Jahn knackt magische Marke

Die Regensburger kämpfen sich in Berlin zwei Mal nach Rückstand zurück ins Spiel – und haben nun 40 Punkte auf dem Konto.

Unions Kristian Pedersen (l) und Regensburgs Benedikt Saller kämpfen um den Ball. Das Spiel ging unentschieden aus. Foto: Britta Pedersen/dpa
Unions Kristian Pedersen (l) und Regensburgs Benedikt Saller kämpfen um den Ball. Das Spiel ging unentschieden aus. Foto: Britta Pedersen/dpa

Dank eines hart umkämpften 2:2 (0:1)-Unentschieden beim 1. FC Union Berlin hat der SSV Jahn Regensburg die magische Marke in der 2. Fußball-Bundesliga geknackt.
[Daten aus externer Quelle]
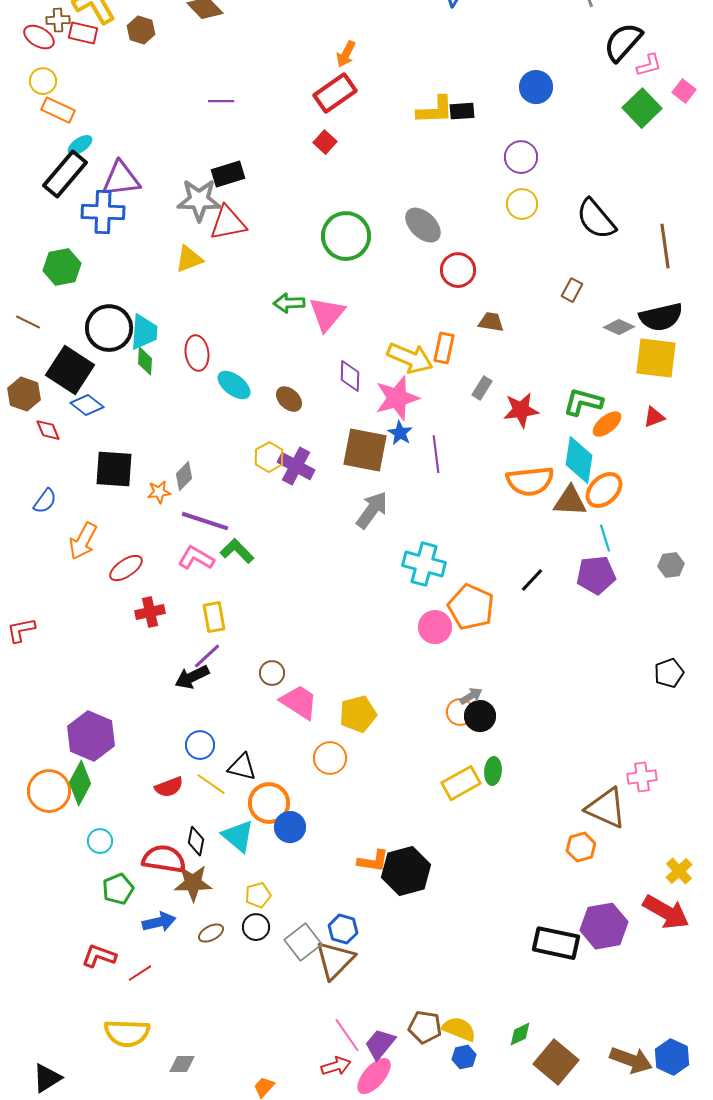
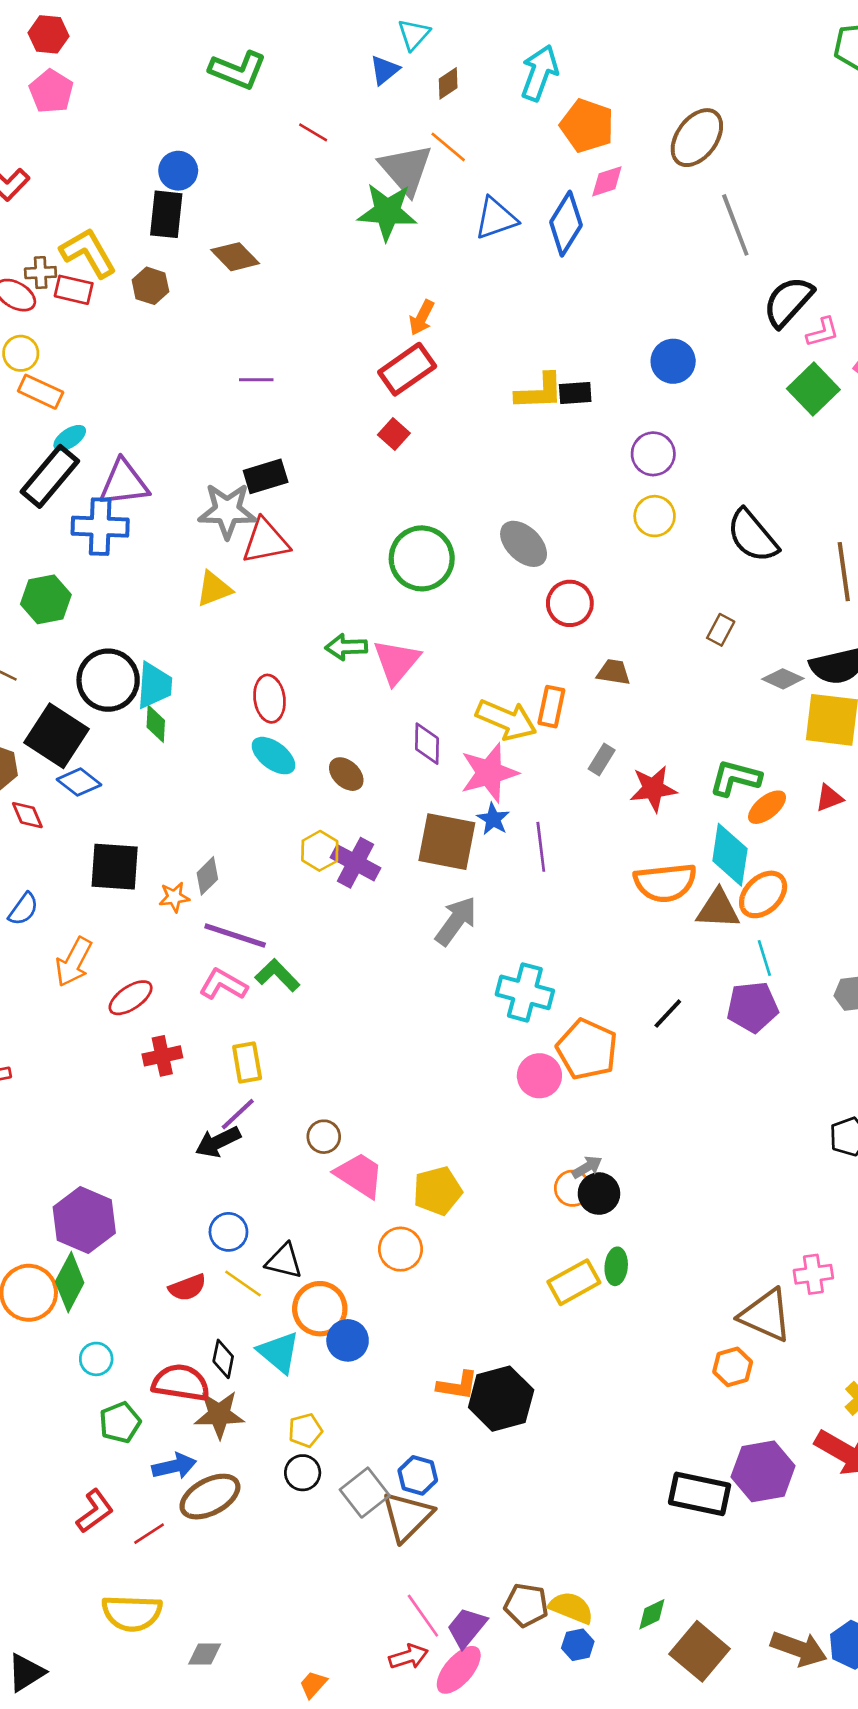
red ellipse: (197, 353) -> (270, 699), moved
brown ellipse: (211, 933) -> (210, 1497), moved, size x1.8
red L-shape: (99, 956) -> (95, 1511), turned 124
Das Remis beschert den Oberpfälzern Zähler Nummer 40 im Kampf um den Klassenerhalt.

Felix Kroos hatte Union kurz vor der Halbzeitpause in Führung gebracht (45.). Marco Grüttner sorgte für den zwischenzeitlichen Ausgleich. Auf den Treffer von Philipp Hosiner (64.) hatte Marvin Knoll (88.) per Strafstoß noch die passende Antwort parat.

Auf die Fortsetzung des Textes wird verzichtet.